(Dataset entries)
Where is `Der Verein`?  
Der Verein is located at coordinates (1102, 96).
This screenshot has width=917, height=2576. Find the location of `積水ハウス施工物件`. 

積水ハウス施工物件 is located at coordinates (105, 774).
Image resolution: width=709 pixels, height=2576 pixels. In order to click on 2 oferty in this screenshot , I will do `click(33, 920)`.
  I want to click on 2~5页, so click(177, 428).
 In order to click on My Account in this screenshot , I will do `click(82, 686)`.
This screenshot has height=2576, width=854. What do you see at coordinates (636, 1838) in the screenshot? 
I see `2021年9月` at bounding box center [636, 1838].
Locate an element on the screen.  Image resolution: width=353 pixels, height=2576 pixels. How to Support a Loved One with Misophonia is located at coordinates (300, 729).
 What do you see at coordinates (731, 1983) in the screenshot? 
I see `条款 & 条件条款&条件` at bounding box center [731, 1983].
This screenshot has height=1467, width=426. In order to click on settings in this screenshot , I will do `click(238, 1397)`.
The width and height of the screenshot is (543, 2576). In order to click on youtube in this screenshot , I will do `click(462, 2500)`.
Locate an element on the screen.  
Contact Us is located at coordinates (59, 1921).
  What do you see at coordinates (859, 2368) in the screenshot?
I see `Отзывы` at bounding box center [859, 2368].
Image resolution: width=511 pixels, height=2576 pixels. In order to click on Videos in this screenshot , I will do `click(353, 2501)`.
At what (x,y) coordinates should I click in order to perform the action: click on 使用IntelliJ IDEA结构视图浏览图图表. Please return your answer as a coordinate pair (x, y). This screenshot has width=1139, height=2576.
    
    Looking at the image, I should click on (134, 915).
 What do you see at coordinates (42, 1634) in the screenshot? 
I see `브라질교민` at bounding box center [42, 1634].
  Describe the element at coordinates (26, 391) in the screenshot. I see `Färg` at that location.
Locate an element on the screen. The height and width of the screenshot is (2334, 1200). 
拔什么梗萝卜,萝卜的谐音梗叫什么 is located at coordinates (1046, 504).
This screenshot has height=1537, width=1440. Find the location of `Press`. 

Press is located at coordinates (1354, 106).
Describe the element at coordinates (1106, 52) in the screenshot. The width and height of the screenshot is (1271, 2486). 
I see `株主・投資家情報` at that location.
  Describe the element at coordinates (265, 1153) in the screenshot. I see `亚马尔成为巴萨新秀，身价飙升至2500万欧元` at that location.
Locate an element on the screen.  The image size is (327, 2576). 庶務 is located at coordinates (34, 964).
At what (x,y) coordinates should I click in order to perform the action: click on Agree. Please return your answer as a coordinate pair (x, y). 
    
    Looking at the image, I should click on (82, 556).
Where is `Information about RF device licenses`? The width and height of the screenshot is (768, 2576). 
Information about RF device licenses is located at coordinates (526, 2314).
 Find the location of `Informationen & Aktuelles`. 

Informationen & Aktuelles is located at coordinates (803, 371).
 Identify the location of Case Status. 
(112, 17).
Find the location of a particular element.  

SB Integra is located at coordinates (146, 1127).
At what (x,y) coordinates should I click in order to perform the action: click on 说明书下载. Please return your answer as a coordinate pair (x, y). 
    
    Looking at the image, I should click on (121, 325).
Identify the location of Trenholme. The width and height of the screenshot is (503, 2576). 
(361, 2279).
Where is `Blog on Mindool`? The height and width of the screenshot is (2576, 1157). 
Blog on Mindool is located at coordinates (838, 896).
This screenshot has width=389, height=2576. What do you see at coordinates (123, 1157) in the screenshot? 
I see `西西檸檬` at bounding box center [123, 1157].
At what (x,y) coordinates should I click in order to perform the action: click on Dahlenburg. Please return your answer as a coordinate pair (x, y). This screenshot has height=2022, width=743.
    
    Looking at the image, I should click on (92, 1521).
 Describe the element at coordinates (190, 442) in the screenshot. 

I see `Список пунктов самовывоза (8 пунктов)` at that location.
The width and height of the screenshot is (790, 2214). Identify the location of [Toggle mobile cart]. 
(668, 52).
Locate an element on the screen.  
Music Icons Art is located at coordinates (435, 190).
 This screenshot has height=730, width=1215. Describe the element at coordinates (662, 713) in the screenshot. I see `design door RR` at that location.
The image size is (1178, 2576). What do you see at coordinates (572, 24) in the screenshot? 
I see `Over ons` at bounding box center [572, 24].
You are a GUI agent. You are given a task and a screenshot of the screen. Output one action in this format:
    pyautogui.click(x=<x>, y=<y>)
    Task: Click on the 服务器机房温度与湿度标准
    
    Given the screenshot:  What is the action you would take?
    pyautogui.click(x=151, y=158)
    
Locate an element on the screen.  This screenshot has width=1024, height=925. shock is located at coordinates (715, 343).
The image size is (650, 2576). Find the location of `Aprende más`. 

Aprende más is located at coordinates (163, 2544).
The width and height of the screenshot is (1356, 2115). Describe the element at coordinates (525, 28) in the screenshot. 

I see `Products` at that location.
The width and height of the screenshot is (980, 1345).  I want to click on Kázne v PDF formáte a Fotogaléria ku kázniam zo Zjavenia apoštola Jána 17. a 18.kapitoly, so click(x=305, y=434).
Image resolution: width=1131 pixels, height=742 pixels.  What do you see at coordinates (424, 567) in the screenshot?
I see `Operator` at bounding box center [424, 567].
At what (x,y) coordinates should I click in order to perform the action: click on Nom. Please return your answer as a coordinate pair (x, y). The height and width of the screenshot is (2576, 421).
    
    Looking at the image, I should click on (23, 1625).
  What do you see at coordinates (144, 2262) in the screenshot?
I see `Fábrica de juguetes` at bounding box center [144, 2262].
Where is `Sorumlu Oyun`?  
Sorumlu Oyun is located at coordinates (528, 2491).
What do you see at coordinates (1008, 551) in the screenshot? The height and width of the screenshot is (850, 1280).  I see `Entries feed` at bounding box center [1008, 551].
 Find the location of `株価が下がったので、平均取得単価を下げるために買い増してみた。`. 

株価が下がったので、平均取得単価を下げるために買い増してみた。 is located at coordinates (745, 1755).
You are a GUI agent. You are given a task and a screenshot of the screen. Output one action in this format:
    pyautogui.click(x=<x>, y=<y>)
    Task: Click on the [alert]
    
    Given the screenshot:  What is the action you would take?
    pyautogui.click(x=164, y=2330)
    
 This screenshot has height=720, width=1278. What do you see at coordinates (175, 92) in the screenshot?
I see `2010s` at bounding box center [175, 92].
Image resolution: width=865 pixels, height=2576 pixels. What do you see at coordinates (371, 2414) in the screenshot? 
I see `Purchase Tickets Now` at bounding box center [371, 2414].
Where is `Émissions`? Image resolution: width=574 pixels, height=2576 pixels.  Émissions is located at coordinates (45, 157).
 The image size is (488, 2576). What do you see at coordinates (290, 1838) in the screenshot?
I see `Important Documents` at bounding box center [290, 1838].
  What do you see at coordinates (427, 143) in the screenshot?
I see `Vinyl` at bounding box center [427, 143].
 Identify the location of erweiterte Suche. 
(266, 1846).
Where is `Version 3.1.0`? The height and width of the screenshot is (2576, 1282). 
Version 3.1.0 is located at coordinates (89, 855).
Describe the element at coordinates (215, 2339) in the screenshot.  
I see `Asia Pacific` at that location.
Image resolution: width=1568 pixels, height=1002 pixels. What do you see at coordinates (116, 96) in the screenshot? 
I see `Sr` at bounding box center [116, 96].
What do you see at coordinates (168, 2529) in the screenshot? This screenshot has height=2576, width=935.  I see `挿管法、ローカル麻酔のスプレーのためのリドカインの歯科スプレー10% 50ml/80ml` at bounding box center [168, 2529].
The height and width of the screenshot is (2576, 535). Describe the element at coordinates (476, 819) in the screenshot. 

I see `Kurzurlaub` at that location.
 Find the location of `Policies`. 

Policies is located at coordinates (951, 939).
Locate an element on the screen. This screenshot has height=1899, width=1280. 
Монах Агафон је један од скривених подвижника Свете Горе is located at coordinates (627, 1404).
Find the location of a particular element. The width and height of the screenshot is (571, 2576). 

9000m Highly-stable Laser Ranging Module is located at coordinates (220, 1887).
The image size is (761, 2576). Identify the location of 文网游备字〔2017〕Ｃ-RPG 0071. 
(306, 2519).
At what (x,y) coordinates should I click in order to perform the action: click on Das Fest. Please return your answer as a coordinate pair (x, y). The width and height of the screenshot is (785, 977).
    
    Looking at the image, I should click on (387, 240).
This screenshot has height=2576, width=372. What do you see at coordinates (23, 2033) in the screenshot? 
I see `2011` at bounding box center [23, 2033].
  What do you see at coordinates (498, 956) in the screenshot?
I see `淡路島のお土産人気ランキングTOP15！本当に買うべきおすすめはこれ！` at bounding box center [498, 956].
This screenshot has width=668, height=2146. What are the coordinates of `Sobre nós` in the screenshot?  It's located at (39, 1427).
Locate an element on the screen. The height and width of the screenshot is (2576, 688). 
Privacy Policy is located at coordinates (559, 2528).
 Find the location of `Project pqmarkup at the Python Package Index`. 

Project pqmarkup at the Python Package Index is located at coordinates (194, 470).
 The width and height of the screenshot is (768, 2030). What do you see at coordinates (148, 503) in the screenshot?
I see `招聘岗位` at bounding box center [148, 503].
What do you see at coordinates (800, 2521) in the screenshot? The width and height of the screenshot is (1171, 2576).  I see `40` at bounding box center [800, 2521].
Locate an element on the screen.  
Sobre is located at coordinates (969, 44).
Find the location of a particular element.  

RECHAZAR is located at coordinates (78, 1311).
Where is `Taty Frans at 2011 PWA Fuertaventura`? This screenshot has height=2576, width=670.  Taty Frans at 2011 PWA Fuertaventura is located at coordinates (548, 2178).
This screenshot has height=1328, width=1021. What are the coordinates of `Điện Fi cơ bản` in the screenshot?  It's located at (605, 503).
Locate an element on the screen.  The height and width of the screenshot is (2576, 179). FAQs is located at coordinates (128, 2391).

▶ **WORK INSTRUCTION**
I'd like an exact copy of the lines above, from the very first one through the line that contains "The width and height of the screenshot is (543, 2576).", with nothing else added.

▶ **EXERCISE RESPONSE**
Where is `Der Verein`?  
Der Verein is located at coordinates (1102, 96).
This screenshot has width=917, height=2576. Find the location of `積水ハウス施工物件`. 

積水ハウス施工物件 is located at coordinates (105, 774).
Image resolution: width=709 pixels, height=2576 pixels. In order to click on 2 oferty in this screenshot , I will do `click(33, 920)`.
  I want to click on 2~5页, so click(177, 428).
 In order to click on My Account in this screenshot , I will do `click(82, 686)`.
This screenshot has height=2576, width=854. What do you see at coordinates (636, 1838) in the screenshot? 
I see `2021年9月` at bounding box center [636, 1838].
Locate an element on the screen.  Image resolution: width=353 pixels, height=2576 pixels. How to Support a Loved One with Misophonia is located at coordinates (300, 729).
 What do you see at coordinates (731, 1983) in the screenshot? 
I see `条款 & 条件条款&条件` at bounding box center [731, 1983].
This screenshot has height=1467, width=426. In order to click on settings in this screenshot , I will do `click(238, 1397)`.
The width and height of the screenshot is (543, 2576). In order to click on youtube in this screenshot , I will do `click(462, 2500)`.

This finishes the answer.